** Assignment **
From the line containing "COTIZACIONES DE MONEDAS" to the last line of the records, please reproduce every line exactly and nothing more.

** Study material **
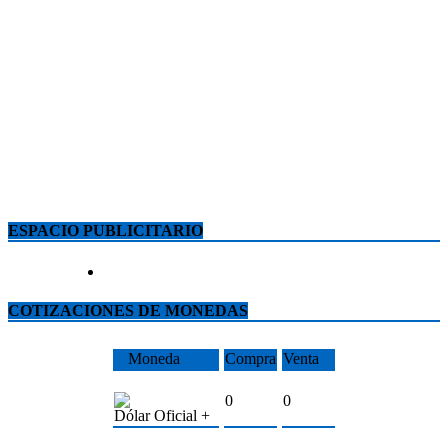
ESPACIO PUBLICITARIO
COTIZACIONES DE MONEDAS
Moneda
Compra
Venta
0
0
Dólar Oficial +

** Result of this exercise **
COTIZACIONES DE MONEDAS
Moneda
Compra
Venta
0
0
Dólar Oficial +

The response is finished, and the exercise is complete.